El consejero Schilling sentía un rencor inexplicable contra Rasmussen, y había hecho esta exposición de su múltiple nacionalidad, con un acento marcadamente agresivo. Para ser más claro aún, agregó:
—Tales aventuras, no son, seguramente, raras allá en los países de las ilimitadas posibilidades...
El Rosa-Cruz no se dejaba desconcertar fácilmente; y contestó, con tanta dignidad como sosiego:
—Usted puede designarlo como quiera. Yo soy alemán de nacimiento y lo sigo siendo en mis sentimientos y modo de pensar. Hace varias generaciones que vivimos en México, y, por lo mismo, políticamente soy mexicano. Mis negocios y demás asuntos, en cuyos pormenores no puedo entrar aquí, me han retenido en México desde largos años. Si el destino o mi suerte —como usted lo quiera— no me retuviesen en México, también sin ello me quedaría yo en aquel país, pues México es el país más paradisíaco que existe. Con su clima —que ofrece una primavera eterna—, y su superabundancia de las más preciosas frutas y flores, puede llamarse verdaderamente un edén. Los habitantes de México son gente honrada y celosa que, en tiempo de Carranza en una lucha justificada, trató de conquistar su libertad política y social. Lo único que ocurre, como ya referí, es que se descomponen cuando se meten a políticos.
El profesor Mertin sentíase incomodado por la inmiscuición de Schilling, que con sus observaciones había desviado la conversación del objetivo que quería darle. Interrumpiendo, pues, también por su parte, a Rasmussen, manifestó:
—He leído las obras de Schleir, y, como médico, me ha interesado ver registrada en la mitología mexicana el origen de la sífilis. Allá tuvimos a un Dios sifilítico...
—Efectivamente, señor profesor, las antigüedades de México, las ruinas de sus templos y sus pirámides, constituyen un segundo Egipto. La arqueología ha constituido siempre una de mis preocupaciones favoritas; por lo demás, esta ciencia está en México aún en sus comienzos.

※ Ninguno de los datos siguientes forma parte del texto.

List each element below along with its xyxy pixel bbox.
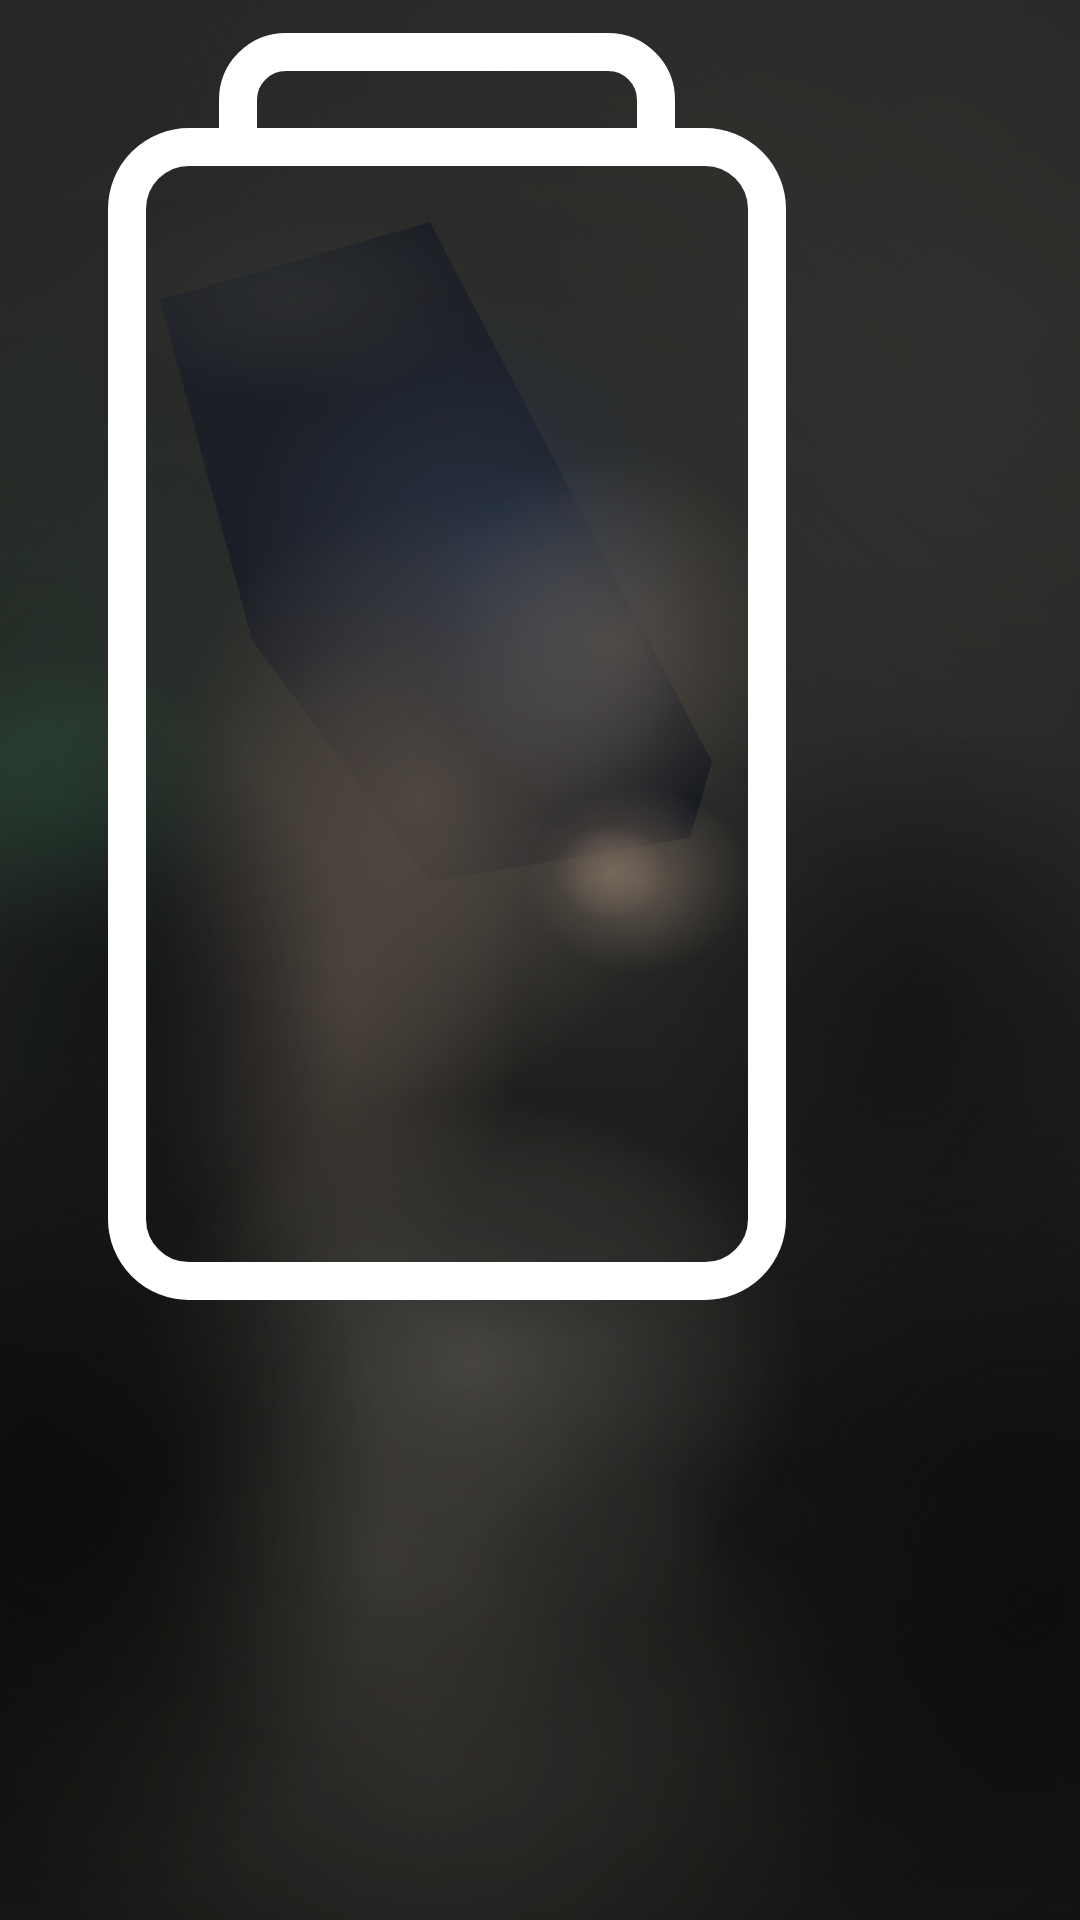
button[interactable]: Battery charging screen (0, 0, 1080, 1920)
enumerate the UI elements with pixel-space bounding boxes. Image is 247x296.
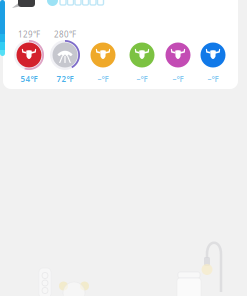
staticText: 72°F — [56, 74, 74, 84]
button[interactable]: –°F — [123, 29, 161, 85]
staticText: –°F — [136, 74, 148, 84]
button[interactable]: –°F — [159, 29, 197, 85]
button[interactable]: –°F — [194, 29, 232, 85]
button[interactable]: 129°F — [10, 29, 48, 85]
staticText: –°F — [172, 74, 184, 84]
button[interactable]: 280°F — [46, 29, 84, 85]
staticText: 280°F — [54, 29, 76, 40]
button[interactable]: –°F — [84, 29, 122, 85]
staticText: 129°F — [18, 29, 40, 40]
staticText: 54°F — [20, 74, 38, 84]
staticText: –°F — [208, 74, 218, 84]
staticText: –°F — [98, 74, 108, 84]
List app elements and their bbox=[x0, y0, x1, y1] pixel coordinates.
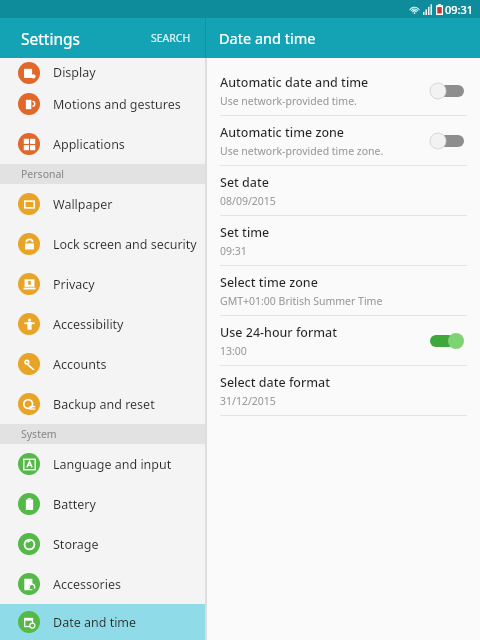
staticText: 31/12/2015 bbox=[220, 394, 276, 408]
button[interactable]: Select date format bbox=[207, 366, 480, 415]
button[interactable]: Accessories bbox=[0, 564, 205, 604]
staticText: Privacy bbox=[53, 276, 95, 293]
staticText: GMT+01:00 British Summer Time bbox=[220, 294, 383, 308]
button[interactable]: SEARCH bbox=[143, 25, 199, 51]
staticText: Select date format bbox=[220, 374, 331, 391]
staticText: Accessories bbox=[53, 576, 122, 593]
button[interactable]: Use 24-hour format bbox=[424, 326, 470, 356]
staticText: Storage bbox=[53, 536, 99, 553]
staticText: Set time bbox=[220, 224, 270, 241]
staticText: Display bbox=[53, 64, 96, 81]
staticText: Battery bbox=[53, 496, 96, 513]
staticText: Personal bbox=[21, 167, 65, 181]
button[interactable]: Battery bbox=[0, 484, 205, 524]
button[interactable]: Wallpaper bbox=[0, 184, 205, 224]
staticText: 09:31 bbox=[220, 244, 247, 258]
staticText: Select time zone bbox=[220, 274, 318, 291]
staticText: Accounts bbox=[53, 356, 107, 373]
button[interactable]: Select time zone bbox=[207, 266, 480, 315]
staticText: Backup and reset bbox=[53, 396, 155, 413]
button[interactable]: Set time bbox=[207, 216, 480, 265]
button[interactable]: Storage bbox=[0, 524, 205, 564]
button[interactable]: Automatic date and time bbox=[424, 76, 470, 106]
staticText: SEARCH bbox=[151, 31, 191, 45]
staticText: Automatic time zone bbox=[220, 124, 345, 141]
staticText: Motions and gestures bbox=[53, 96, 181, 113]
button[interactable]: Accounts bbox=[0, 344, 205, 384]
staticText: Use network-provided time zone. bbox=[220, 144, 384, 158]
staticText: Applications bbox=[53, 136, 125, 153]
staticText: Accessibility bbox=[53, 316, 124, 333]
button[interactable]: Automatic time zone bbox=[207, 116, 480, 165]
staticText: System bbox=[21, 427, 57, 441]
button[interactable]: Backup and reset bbox=[0, 384, 205, 424]
button[interactable]: Automatic date and time bbox=[207, 66, 480, 115]
button[interactable]: Automatic time zone bbox=[424, 126, 470, 156]
button[interactable]: Lock screen and security bbox=[0, 224, 205, 264]
button[interactable]: Display bbox=[0, 58, 205, 84]
staticText: Date and time bbox=[53, 614, 137, 631]
staticText: 08/09/2015 bbox=[220, 194, 276, 208]
button[interactable]: Motions and gestures bbox=[0, 84, 205, 124]
staticText: Use network-provided time. bbox=[220, 94, 357, 108]
staticText: Wallpaper bbox=[53, 196, 113, 213]
staticText: Use 24-hour format bbox=[220, 324, 338, 341]
button[interactable]: Accessibility bbox=[0, 304, 205, 344]
staticText: Date and time bbox=[219, 28, 316, 48]
staticText: Settings bbox=[21, 28, 80, 49]
button[interactable]: Use 24-hour format bbox=[207, 316, 480, 365]
staticText: 13:00 bbox=[220, 344, 247, 358]
button[interactable]: Language and input bbox=[0, 444, 205, 484]
staticText: Language and input bbox=[53, 456, 172, 473]
button[interactable]: Privacy bbox=[0, 264, 205, 304]
button[interactable]: Date and time bbox=[0, 604, 205, 640]
staticText: Automatic date and time bbox=[220, 74, 369, 91]
button[interactable]: Set date bbox=[207, 166, 480, 215]
staticText: 09:31 bbox=[445, 2, 474, 17]
button[interactable]: Applications bbox=[0, 124, 205, 164]
staticText: Lock screen and security bbox=[53, 236, 197, 253]
staticText: Set date bbox=[220, 174, 269, 191]
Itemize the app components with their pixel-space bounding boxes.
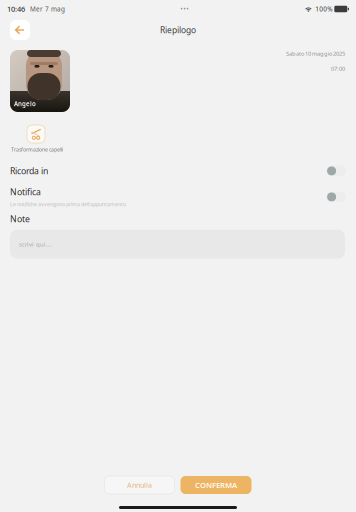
button[interactable]: CONFERMA (180, 476, 252, 494)
staticText: 10:46 (7, 4, 25, 14)
staticText: scrivi qui... (19, 240, 52, 248)
staticText: Angelo (14, 100, 36, 108)
staticText: Trasformazione capelli (11, 146, 63, 153)
staticText: Notifica (10, 186, 41, 198)
button[interactable]: Annulla (104, 476, 174, 494)
staticText: Ricorda in (10, 165, 48, 177)
staticText: Mer 7 mag (30, 5, 65, 13)
staticText: Sabato 10 maggio 2025 (286, 50, 345, 58)
staticText: Note (10, 213, 30, 225)
staticText: 07:00 (331, 64, 345, 72)
button[interactable]: Ricorda in (0, 166, 356, 176)
staticText: Annulla (127, 480, 152, 490)
staticText: Le notifiche avvengono prima dell'appunt… (10, 201, 126, 208)
staticText: ••• (180, 4, 189, 14)
button[interactable]: Notifica (0, 189, 356, 205)
staticText: 100% (315, 5, 332, 13)
staticText: CONFERMA (195, 480, 237, 490)
button[interactable]: Back (10, 20, 30, 40)
staticText: Riepilogo (160, 24, 196, 36)
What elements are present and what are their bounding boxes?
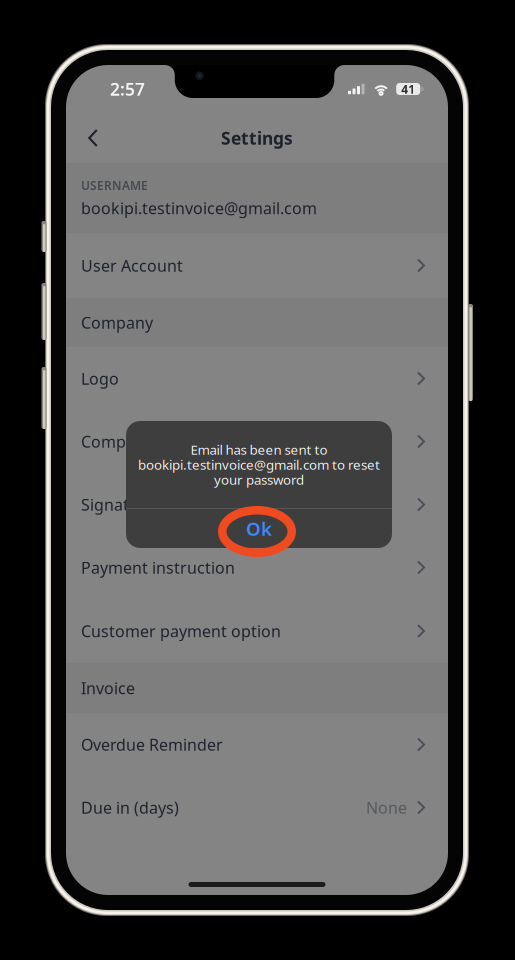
staticText: Overdue Reminder <box>81 734 223 755</box>
staticText: Settings <box>221 126 293 150</box>
button[interactable]: Customer payment option <box>66 599 448 663</box>
staticText: bookipi.testinvoice@gmail.com <box>81 197 317 218</box>
staticText: 2:57 <box>110 78 145 100</box>
staticText: bookipi.testinvoice@gmail.com to reset <box>138 456 380 473</box>
staticText: Company details <box>81 431 207 452</box>
staticText: USERNAME <box>81 177 148 193</box>
button[interactable]: Payment instruction <box>66 536 448 599</box>
staticText: Email has been sent to <box>190 441 328 458</box>
button[interactable]: Overdue Reminder <box>66 713 448 776</box>
button[interactable]: User Account <box>66 233 448 298</box>
staticText: None <box>366 797 407 818</box>
staticText: Company <box>81 312 153 333</box>
button[interactable]: Back <box>71 116 115 160</box>
staticText: User Account <box>81 255 183 276</box>
staticText: Ok <box>246 516 272 541</box>
button[interactable]: Signature <box>66 473 448 536</box>
staticText: 41 <box>401 81 415 97</box>
staticText: Invoice <box>81 677 135 699</box>
staticText: Due in (days) <box>81 797 179 818</box>
button[interactable]: Ok <box>126 509 392 548</box>
button[interactable]: Logo <box>66 347 448 410</box>
button[interactable]: Due in (days) <box>66 776 448 839</box>
staticText: Logo <box>81 368 119 389</box>
staticText: Payment instruction <box>81 557 235 578</box>
staticText: Signature <box>81 494 154 515</box>
button[interactable]: Company details <box>66 410 448 473</box>
staticText: Customer payment option <box>81 620 281 642</box>
staticText: your password <box>214 471 304 488</box>
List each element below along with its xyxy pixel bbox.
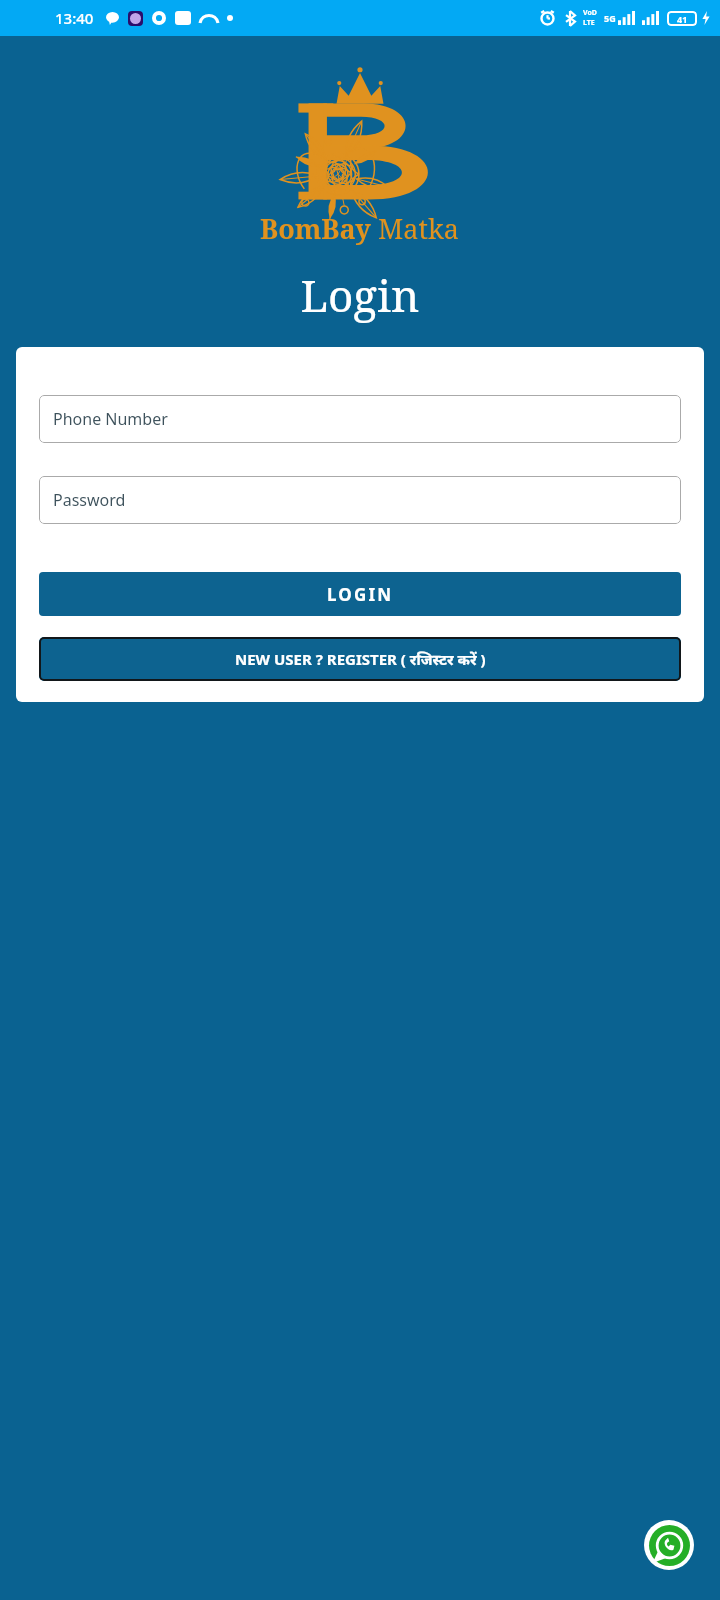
button[interactable]: Password: [39, 476, 681, 524]
button[interactable]: Phone Number: [39, 395, 681, 443]
staticText: BomBay: [260, 210, 371, 247]
staticText: 41: [677, 13, 688, 25]
button[interactable]: NEW USER ? REGISTER ( रजिस्टर करें ): [39, 637, 681, 681]
button[interactable]: WhatsApp support: [644, 1520, 694, 1570]
staticText: Password: [53, 489, 126, 511]
staticText: Phone Number: [53, 408, 168, 430]
staticText: Login: [0, 265, 720, 325]
staticText: NEW USER ? REGISTER ( रजिस्टर करें ): [235, 649, 486, 669]
staticText: Matka: [378, 210, 460, 247]
staticText: VoD: [583, 8, 597, 18]
staticText: LOGIN: [327, 583, 394, 606]
button[interactable]: LOGIN: [39, 572, 681, 616]
staticText: 13:40: [55, 8, 94, 28]
staticText: LTE: [583, 18, 595, 28]
staticText: 5G: [604, 12, 616, 24]
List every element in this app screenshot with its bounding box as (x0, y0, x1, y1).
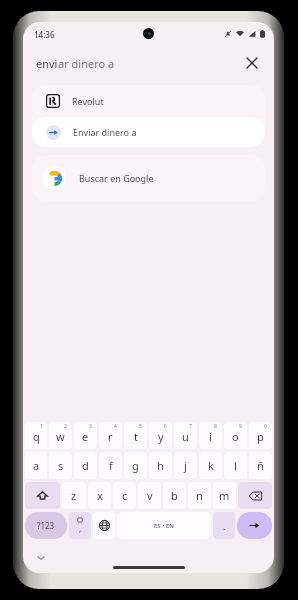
button[interactable]: e (74, 422, 97, 449)
staticText: e (82, 429, 89, 444)
button[interactable]: Emoji and comma (69, 512, 91, 539)
staticText: p (257, 429, 264, 444)
button[interactable]: w (49, 422, 72, 449)
staticText: j (184, 458, 187, 473)
staticText: h (157, 458, 164, 473)
staticText: l (234, 458, 237, 473)
button[interactable]: k (199, 452, 222, 479)
staticText: 14:36 (34, 29, 55, 40)
button[interactable]: q (25, 422, 47, 449)
button[interactable]: l (224, 452, 247, 479)
button[interactable]: a (25, 452, 47, 479)
button[interactable]: Clear search (241, 52, 263, 74)
staticText: y (158, 429, 164, 444)
staticText: x (97, 488, 103, 503)
staticText: f (109, 458, 113, 473)
button[interactable]: Buscar en Google (32, 155, 265, 201)
button[interactable]: b (163, 482, 186, 509)
button[interactable]: c (113, 482, 136, 509)
staticText: Buscar en Google (79, 172, 154, 184)
staticText: 8 (214, 423, 217, 430)
staticText: 9 (239, 423, 242, 430)
button[interactable]: ñ (249, 452, 272, 479)
staticText: 1 (40, 423, 43, 430)
button[interactable]: z (62, 482, 86, 509)
staticText: 7 (189, 423, 192, 430)
staticText: r (108, 429, 113, 444)
staticText: a (33, 458, 40, 473)
button[interactable]: ES • EN (117, 512, 211, 539)
button[interactable]: ?123 (25, 512, 67, 539)
staticText: envi (36, 56, 58, 71)
button[interactable]: u (174, 422, 197, 449)
button[interactable]: v (138, 482, 161, 509)
staticText: 0 (264, 423, 267, 430)
staticText: 5 (139, 423, 142, 430)
button[interactable]: s (49, 452, 72, 479)
staticText: u (182, 429, 189, 444)
button[interactable]: g (124, 452, 147, 479)
staticText: s (58, 458, 64, 473)
button[interactable]: . (213, 512, 235, 539)
button[interactable]: m (213, 482, 236, 509)
staticText: ES • EN (154, 522, 175, 530)
staticText: d (82, 458, 89, 473)
staticText: t (134, 429, 138, 444)
staticText: ñ (257, 458, 264, 473)
staticText: 4 (114, 423, 117, 430)
button[interactable]: r (99, 422, 122, 449)
button[interactable]: n (188, 482, 211, 509)
button[interactable]: Backspace (238, 482, 272, 509)
button[interactable]: Shift (25, 482, 60, 509)
button[interactable]: x (88, 482, 111, 509)
staticText: ?123 (37, 520, 55, 531)
staticText: i (209, 429, 212, 444)
staticText: ar dinero a (58, 56, 115, 71)
staticText: v (147, 488, 153, 503)
staticText: Revolut (72, 95, 104, 107)
button[interactable]: p (249, 422, 272, 449)
staticText: 3 (89, 423, 92, 430)
staticText: 2 (64, 423, 67, 430)
staticText: o (232, 429, 239, 444)
button[interactable]: Search (237, 512, 272, 539)
button[interactable]: Revolut (32, 85, 265, 117)
button[interactable]: Hide keyboard (33, 550, 49, 566)
staticText: q (33, 429, 40, 444)
button[interactable]: j (174, 452, 197, 479)
button[interactable]: Enviar dinero a (32, 117, 265, 147)
staticText: n (196, 488, 203, 503)
button[interactable]: d (74, 452, 97, 479)
staticText: b (171, 488, 178, 503)
button[interactable]: y (149, 422, 172, 449)
staticText: g (132, 458, 139, 473)
staticText: c (122, 488, 128, 503)
staticText: 6 (164, 423, 167, 430)
button[interactable]: f (99, 452, 122, 479)
staticText: Enviar dinero a (73, 126, 137, 138)
staticText: z (71, 488, 77, 503)
staticText: , (79, 523, 82, 534)
staticText: m (219, 488, 230, 503)
staticText: . (223, 520, 226, 532)
button[interactable]: o (224, 422, 247, 449)
button[interactable]: h (149, 452, 172, 479)
button[interactable]: t (124, 422, 147, 449)
staticText: w (56, 429, 65, 444)
button[interactable]: Change language (93, 512, 115, 539)
staticText: k (208, 458, 214, 473)
button[interactable]: i (199, 422, 222, 449)
button[interactable]: envi (23, 46, 274, 80)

Pero el consejero Schilling aun no se pudo dar por contento y se creyó llamado a asestar otro golpe a Ramussen:
—Señor Cónsul, nos hemos apartado de nuestro tema. —¿Cómo?—respondió Rasmussen.
Pero el consejero no se dejó desconcertar, sino que continuó:
—¿Me permite usted la pregunta de cómo ha llegado usted a este cargo?.
Rasmussen lo hubiera podido despachar con una breve frase, diciendo: “¡Y a usted que le importa!” Pero el asunto le pareció demasiado insignificante para ello. Contestóle, pues, tranquilamente:
—Los señores saben que antes de la guerra, los alemanes gozaban de gran consideración en la América latina, ofreciéndoseles consulados con mucha frecuencia. Por consiguiente tampoco yo tuve inconveniente alguno, después de la muerte de mi antecesor, aceptar el cargo de cónsul honorario, ante las repetidas súplicas del Ministro de Relaciones Exteriores, de Cristiania. Pero para ello no tuve necesidad de hacerme ciudadano noruego, lo que, como es sabido, solo se pide a los cónsules de carrera. El que haya llegado a ser ciudadano mexicano, debese a la insuficiencia de las leyes alemanas para el extranjero, que parecían procurar adrede, que, dejando de inscribirse ante la autoridad alemana, se perdiera la ciudadanía como alemán. Yo me tengo por mexicano-alemán, y a gusto he intervenido en favor de mi nacionalidad alemana y de mi México!
Un teólogo presente, el cura Bromm, habíase molestado también algo con la conversación entre Schilling y Rasmussen, y, para apoyar al profesor Mertin, no dio tiempo a Schilling para continuar su coloquio, preguntando por su parte:
—¿En qué condiciones se encuentra el cristianismo en México? La religión del país, es seguramente la católica? Pero yo he leído informes de misioneros, según los cuales, los yanquis han establecido muchas iglesias protestantes y en que se afirma que también la conversión de los indígenas prosigue prósperamente gracias a dichas misiones.
—Efectivamente, señor cura, nuestros indios se convierten todos. Los misioneros pueden registrar resultados brillantes. Conozco a un metodista que con sus grandes conocimientos de la Biblia y la difusión del evangelio, ha llegado a poseer dos grandes fincas, la menor de las cuales tiene un valor de más de un cuarto de millón. Ya ve usted, pues, a donde van a parar los fondos de las misiones. Pero con mi parecer desdeñoso sobre la labor de los misioneros, no quisiera agraviar a nadie y solo me permito observar que la tarea de las misiones en el extranjero, no constituye casi nunca lo que se describe en la patria, en las ediciones de domingo de los periódicos, señor cura. Hay países, como África, por ejemplo, en donde debe introducirse el cristianismo para lograr un efecto cultivador. En otros países, en cambio, puede hacerse daño con ello, cuando se hace mal.
—¿Sí? Es lo primero que oigo. La doctrina de Jesucristo aun no ha hecho daño jamás.
—Esto tampoco lo he dicho, señor cura. Yo solo me he querido referir a la manera y forma de la divulgación y exponer que antiguamente los misioneros eran, en su mayoría, agentes políticos para los Gobiernos que los subvencionaban.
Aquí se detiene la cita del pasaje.